# [Data]
^^^^^^^^^^^^^^^^

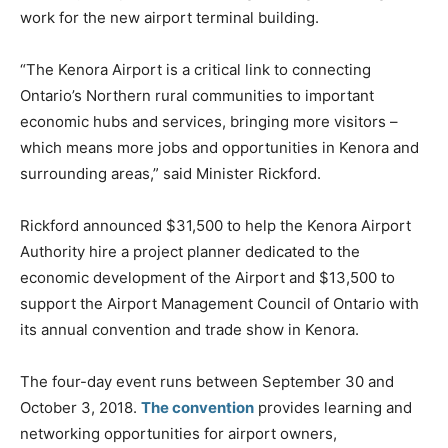
work for the new airport terminal building.
“The Kenora Airport is a critical link to connecting
Ontario’s Northern rural communities to important
economic hubs and services, bringing more visitors –
which means more jobs and opportunities in Kenora and
surrounding areas,” said Minister Rickford.
Rickford announced $31,500 to help the Kenora Airport
Authority hire a project planner dedicated to the
economic development of the Airport and $13,500 to
support the Airport Management Council of Ontario with
its annual convention and trade show in Kenora.
The four-day event runs between September 30 and
October 3, 2018.
The convention
provides learning and
networking opportunities for airport owners,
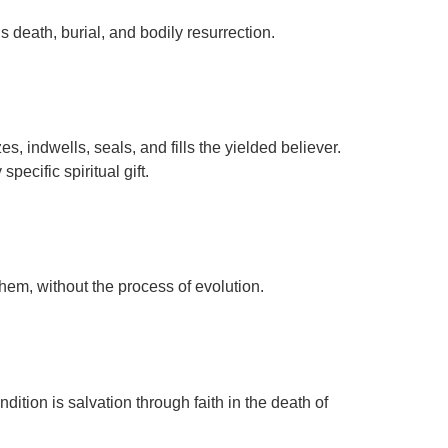
 death, burial, and bodily resurrection.
s, indwells, seals, and fills the yielded believer.
specific spiritual gift.
 them, without the process of evolution.
tion is salvation through faith in the death of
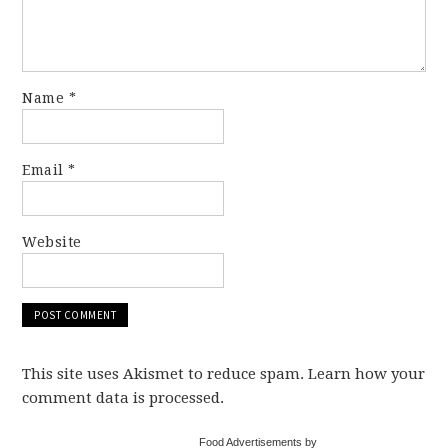
Name
*
Email
*
Website
This site uses Akismet to reduce spam. Learn how your
comment data is processed.
Food Advertisements by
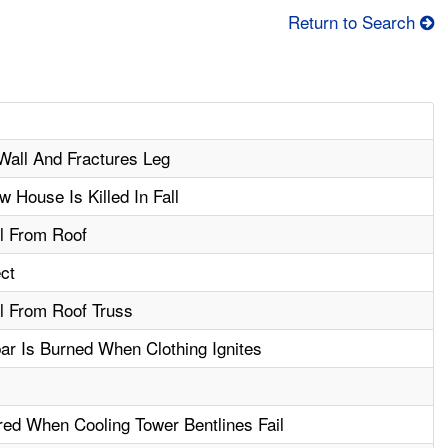
Return to Search
Wall And Fractures Leg
House Is Killed In Fall
ll From Roof
ect
ll From Roof Truss
ar Is Burned When Clothing Ignites
red When Cooling Tower Bentlines Fail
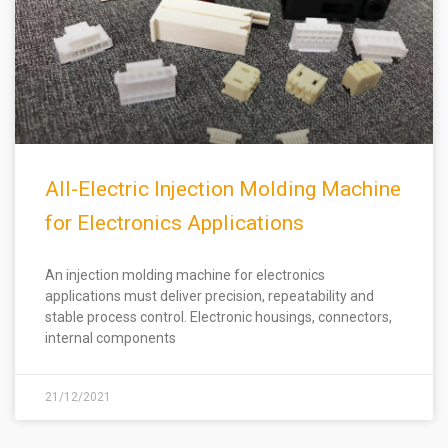
All-Electric Injection Molding Machine
for Electronics Applications
An injection molding machine for electronics
applications must deliver precision, repeatability and
stable process control. Electronic housings, connectors,
internal components
21/12/2021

^^^^^^^^^^^^^^^^

# [What is required]
Return exactly the lines from the one with "This site uses" through the last line of the entries above, both ends included. No pictures may appear in the copy.

# [Task solution]
This site uses Akismet to reduce spam. Learn how your
comment data is processed.
Food Advertisements by
Return to Search
Wall And Fractures Leg
House Is Killed In Fall
ll From Roof
ect
ll From Roof Truss
ar Is Burned When Clothing Ignites
red When Cooling Tower Bentlines Fail
All-Electric Injection Molding Machine
for Electronics Applications
An injection molding machine for electronics
applications must deliver precision, repeatability and
stable process control. Electronic housings, connectors,
internal components
21/12/2021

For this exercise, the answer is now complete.